Of all the lines below, output only those starting at the one with "Hessen (34, 2119)" and ending at the one with "KURSE (379, 149)", both ends included, exactly as written.

Source data:
============================================================

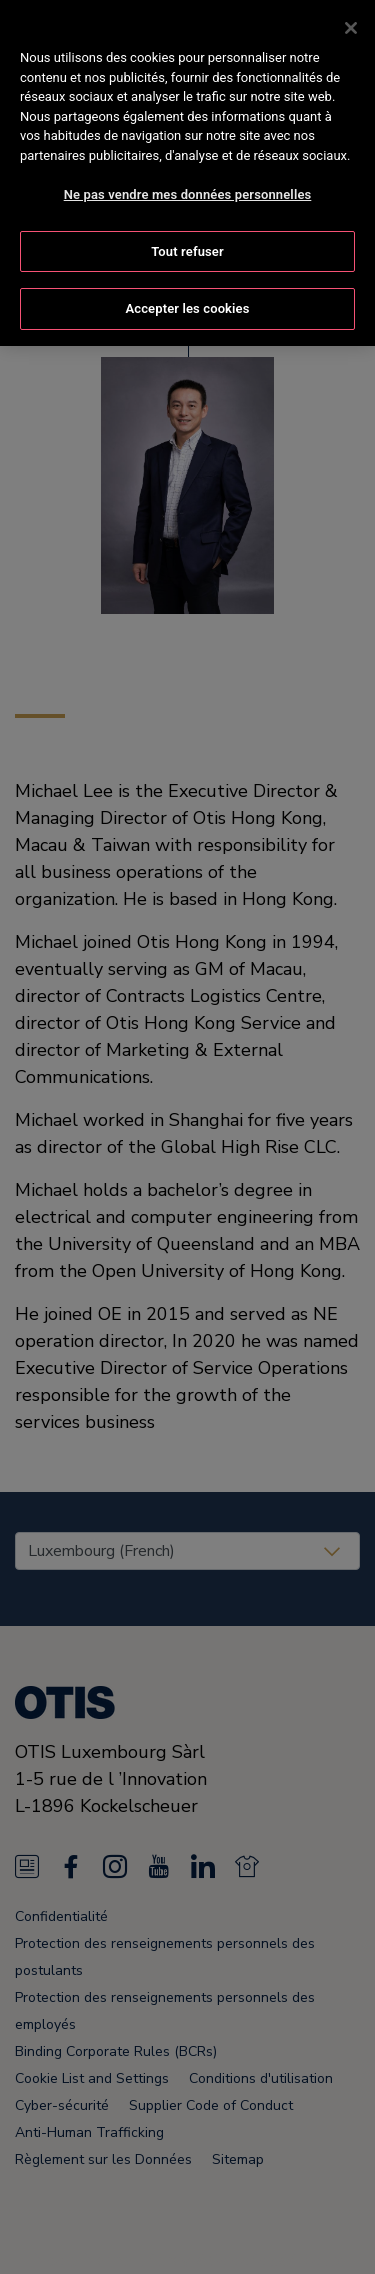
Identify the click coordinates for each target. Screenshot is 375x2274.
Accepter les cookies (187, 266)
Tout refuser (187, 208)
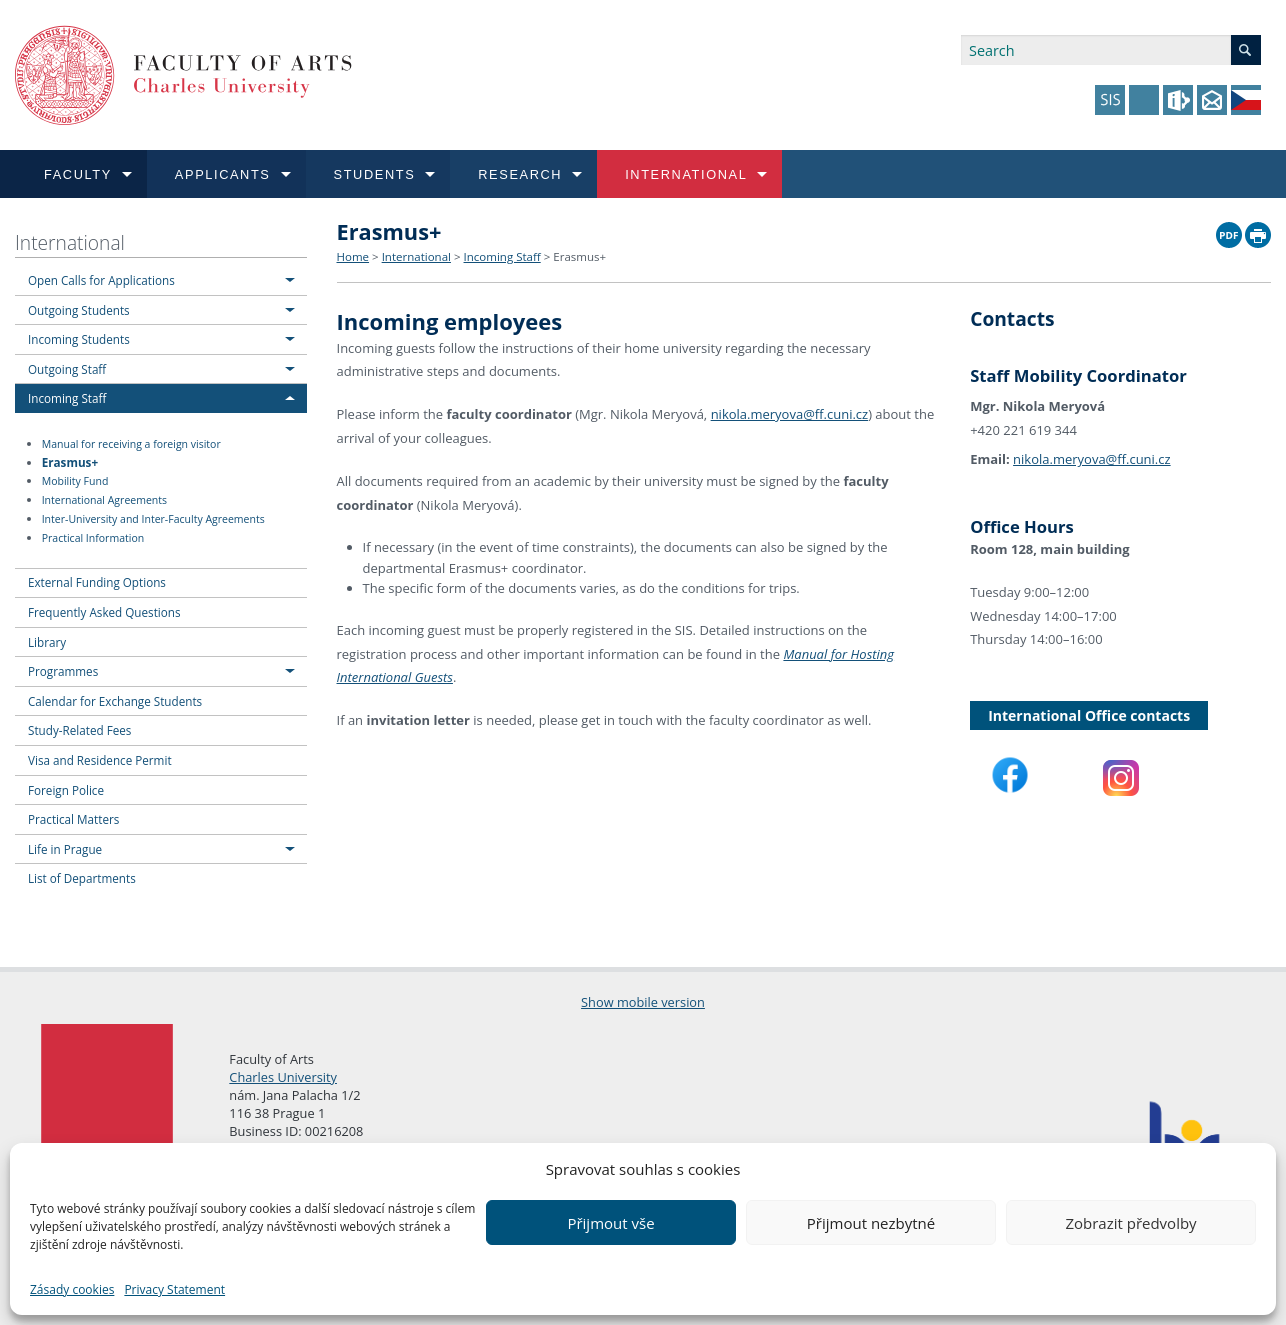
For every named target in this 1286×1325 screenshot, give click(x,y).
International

============================================================

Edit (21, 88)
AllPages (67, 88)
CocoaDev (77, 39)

============================================================

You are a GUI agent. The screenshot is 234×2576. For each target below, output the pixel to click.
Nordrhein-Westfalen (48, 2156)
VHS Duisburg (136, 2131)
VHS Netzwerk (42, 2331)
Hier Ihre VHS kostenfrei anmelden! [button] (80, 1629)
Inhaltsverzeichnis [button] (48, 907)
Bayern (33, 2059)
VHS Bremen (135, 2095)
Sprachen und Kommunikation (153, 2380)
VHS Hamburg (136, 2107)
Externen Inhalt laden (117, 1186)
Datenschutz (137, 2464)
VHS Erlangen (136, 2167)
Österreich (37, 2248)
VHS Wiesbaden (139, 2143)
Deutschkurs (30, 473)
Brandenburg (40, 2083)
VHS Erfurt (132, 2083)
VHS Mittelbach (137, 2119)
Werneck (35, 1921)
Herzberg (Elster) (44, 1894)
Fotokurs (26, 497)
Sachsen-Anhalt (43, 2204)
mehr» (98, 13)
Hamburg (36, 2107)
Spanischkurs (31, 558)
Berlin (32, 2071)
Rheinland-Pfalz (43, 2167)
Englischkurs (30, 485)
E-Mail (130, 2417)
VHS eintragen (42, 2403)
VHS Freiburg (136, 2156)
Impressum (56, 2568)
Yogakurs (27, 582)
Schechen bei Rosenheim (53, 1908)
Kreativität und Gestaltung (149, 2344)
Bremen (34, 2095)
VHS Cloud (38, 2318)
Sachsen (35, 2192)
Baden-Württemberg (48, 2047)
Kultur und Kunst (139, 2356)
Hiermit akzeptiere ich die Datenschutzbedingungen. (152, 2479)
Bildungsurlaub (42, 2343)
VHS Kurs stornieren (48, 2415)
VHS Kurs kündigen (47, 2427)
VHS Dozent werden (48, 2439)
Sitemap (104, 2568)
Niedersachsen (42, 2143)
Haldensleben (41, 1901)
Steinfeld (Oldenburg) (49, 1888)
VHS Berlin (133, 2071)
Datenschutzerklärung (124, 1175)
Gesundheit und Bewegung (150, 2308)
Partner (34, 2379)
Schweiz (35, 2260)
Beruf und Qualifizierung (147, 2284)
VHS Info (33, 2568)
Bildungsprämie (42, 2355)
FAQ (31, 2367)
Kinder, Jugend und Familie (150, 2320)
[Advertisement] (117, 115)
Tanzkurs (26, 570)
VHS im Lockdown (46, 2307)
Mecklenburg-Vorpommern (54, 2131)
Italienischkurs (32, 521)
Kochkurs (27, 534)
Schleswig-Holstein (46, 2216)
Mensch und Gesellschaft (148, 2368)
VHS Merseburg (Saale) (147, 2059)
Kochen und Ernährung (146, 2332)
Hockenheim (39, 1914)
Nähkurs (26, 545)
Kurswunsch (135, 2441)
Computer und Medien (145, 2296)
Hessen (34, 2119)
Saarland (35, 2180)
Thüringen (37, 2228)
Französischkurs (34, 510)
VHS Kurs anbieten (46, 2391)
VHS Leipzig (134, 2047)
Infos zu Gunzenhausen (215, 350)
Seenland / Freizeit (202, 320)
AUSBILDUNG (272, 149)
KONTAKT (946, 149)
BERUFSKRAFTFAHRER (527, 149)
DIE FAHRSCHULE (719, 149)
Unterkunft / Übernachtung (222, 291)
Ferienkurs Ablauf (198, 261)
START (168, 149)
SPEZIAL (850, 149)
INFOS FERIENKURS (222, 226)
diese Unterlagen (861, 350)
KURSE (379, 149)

============================================================

Solution:
Hessen (34, 2119)
Saarland (35, 2180)
Thüringen (37, 2228)
Französischkurs (34, 510)
VHS Kurs anbieten (46, 2391)
VHS Leipzig (134, 2047)
Infos zu Gunzenhausen (215, 350)
Seenland / Freizeit (202, 320)
AUSBILDUNG (272, 149)
KONTAKT (946, 149)
BERUFSKRAFTFAHRER (527, 149)
DIE FAHRSCHULE (719, 149)
Unterkunft / Übernachtung (222, 291)
Ferienkurs Ablauf (198, 261)
START (168, 149)
SPEZIAL (850, 149)
INFOS FERIENKURS (222, 226)
diese Unterlagen (861, 350)
KURSE (379, 149)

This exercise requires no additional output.